Hello Grthumongous,
OK. I'll first describe a method that worked "way back when" and then
summarize how more modern disk duplicators work.
I ended up writing the program because a customer test failed. When we
did the analysis, it turns out the boot sector was not initialized. It
turns out the "copy volume" utility we were using on a system did not
initialize the boot sector. Sigh.
The copy program itself was quite simple. It had a look up table of
the disk types we used (300 Mbyte, 13 Mbyte, 5 Mbyte) and based on the
type of disk - looked up the geometry of the disk
- number of cylinders
- number of platters
- number of blocks per cylinder
Then there were three nested loops, one for the cylinder, one for the
platter, and the third for the block within the cylinder / platter.
Within the innermost loop, the steps were
- write formatting information to the block on destination disk
- read block from source disk
- write block to destination disk
The format step was needed since we occasionally received blank disks
which had no formatting information included.
The compare disk program was the same code with the innermost loop replaced with:
- read block from source disk
- read block from destination disk
- compare the two blocks, byte by byte
and generating an error message if any byte did not compare.
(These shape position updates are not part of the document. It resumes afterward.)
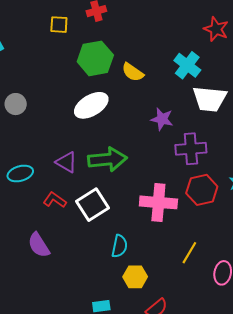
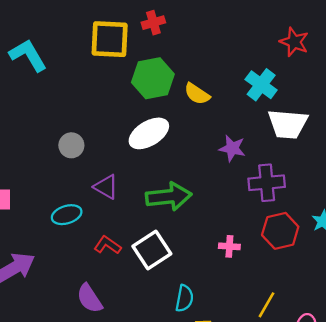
yellow square: (59, 25) -> (110, 39), size x1.8
gray circle: (16, 104) -> (71, 145), moved
purple triangle: (66, 162) -> (106, 187), moved
pink cross: (158, 202) -> (229, 246), size x0.5

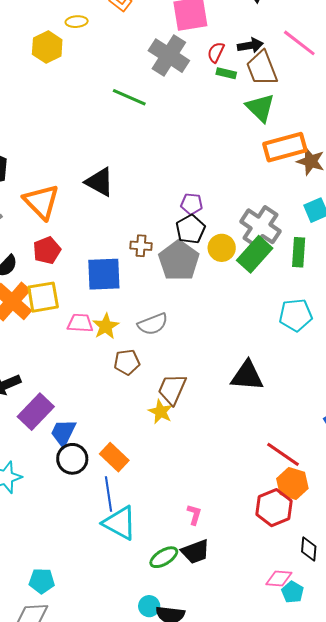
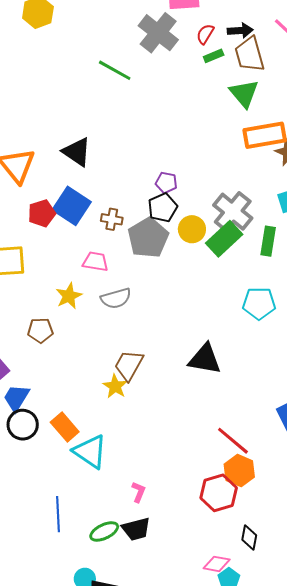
green rectangle: (226, 73) -> (214, 56), turned -42
red pentagon: (47, 250) -> (42, 213), moved
blue square: (104, 274) -> (72, 206), moved, turned 30
pink trapezoid: (80, 323) -> (95, 262), moved
brown pentagon: (127, 362) -> (40, 330), moved
blue line: (108, 494) -> (58, 514), moved
cyan triangle: (120, 523) -> (90, 452), moved

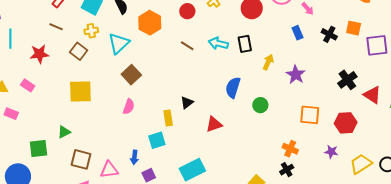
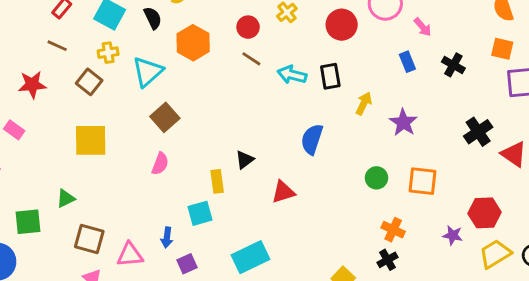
orange square: (354, 28) -> (502, 49), moved
brown line: (187, 46) -> (251, 59), moved
green circle: (260, 105) -> (377, 178), moved
red hexagon: (346, 123) -> (485, 213), moved

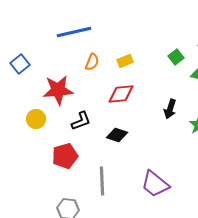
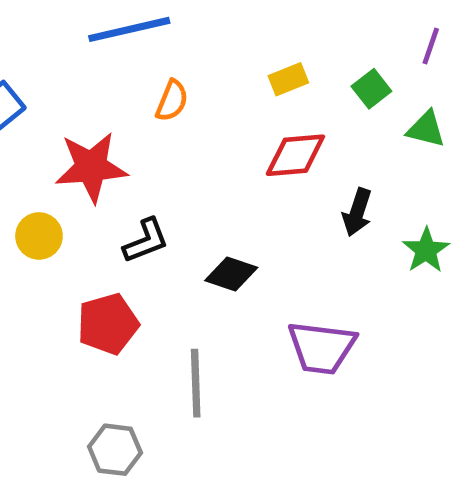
yellow rectangle: (125, 61) -> (288, 79), moved
red diamond: (121, 94) -> (295, 155), moved
purple trapezoid: (155, 184) -> (322, 348), moved, turned -32

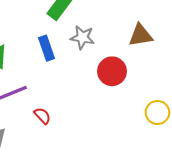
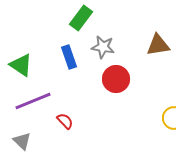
red circle: (112, 71) -> (116, 79), moved

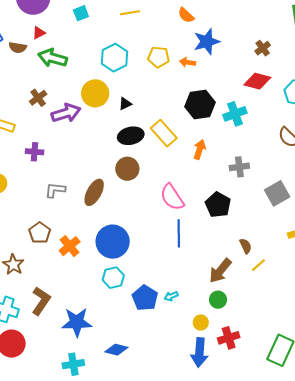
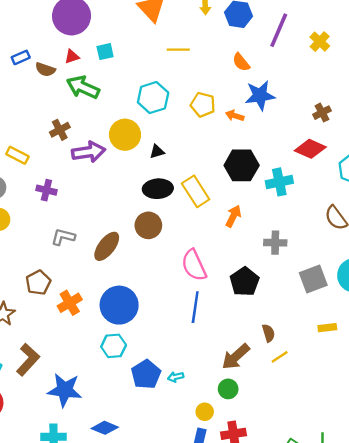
cyan square: (81, 13) -> (105, 52), moved

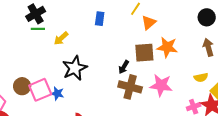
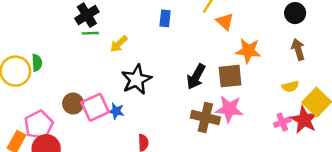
orange triangle: (149, 23) -> (225, 21), turned -35
brown square: (144, 53) -> (230, 76), moved
black arrow: (124, 67) -> (196, 77), size x1.5
pink star: (161, 85) -> (229, 109), moved
brown cross: (130, 87) -> (205, 118), moved

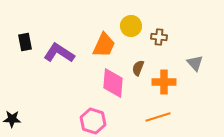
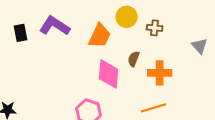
purple L-shape: (59, 53) -> (55, 26), moved
gray triangle: (195, 63) -> (200, 46), moved

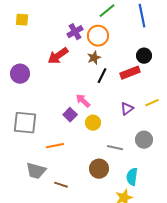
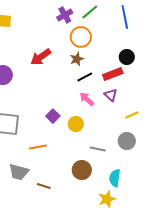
purple cross: (75, 32) -> (65, 15), moved
black line: (102, 76) -> (85, 77), turned 35
pink arrow: (83, 101) -> (87, 99), moved
yellow line: (152, 103) -> (132, 115), moved
purple triangle: (127, 109) -> (111, 95), moved, turned -40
These programs worked quite efficiently. The maximum data transfer
rates for the disks was about 3 Mbyte/sec and with the largest disk
(300 Mbyte), the programs would take a few minutes to complete. After
we wrote these two programs, we never had the same problem with
customer testing again.
That was in the mid 80's. Today, disks are a lot faster and store a
lot more information but the basic approach is the same. The drive
mechanisms are a lot better now as well - for example, there is "bad
block replacement" where the drive will automatically stop using a bad
(or marginal) disk block and replace it with an unused block. In this
way - operating systems (and hardware duplicators) generally treat the
disk as a sequence of blocks starting at zero and going up to the
maximum block number. That simplifies the design of disk duplication
programs quite a bit.
For example, on a Linux (or Unix) system, you can use a command such as
dd if=/dev/hda of=/dev/hdb bs=32768
to copy disk "/dev/hda" to "/dev/hdb" and can use a command such as
cmp /dev/hda /dev/hdb
to compare two disks. Neither program generate any messages unless an
error occurs. I have actually used commands like these within the last
few years and they work just fine.
As another example, you can download a package such as "Tom's Root Boot Disk"
http://www.toms.net/rb/
or described briefly at
http://www.toms.net/rb/tomsrtbt.FAQ
which describes how to download and create a boot floppy that has the
utilities described above. In this way, you can take any old PC and
turn it into a "poor man's" disk duplicator.
For hardware disk duplicators, the process is basically the same
- copy the data as fast as you can from one disk to another
- compare the data as fast as you can (block by block / byte by byte)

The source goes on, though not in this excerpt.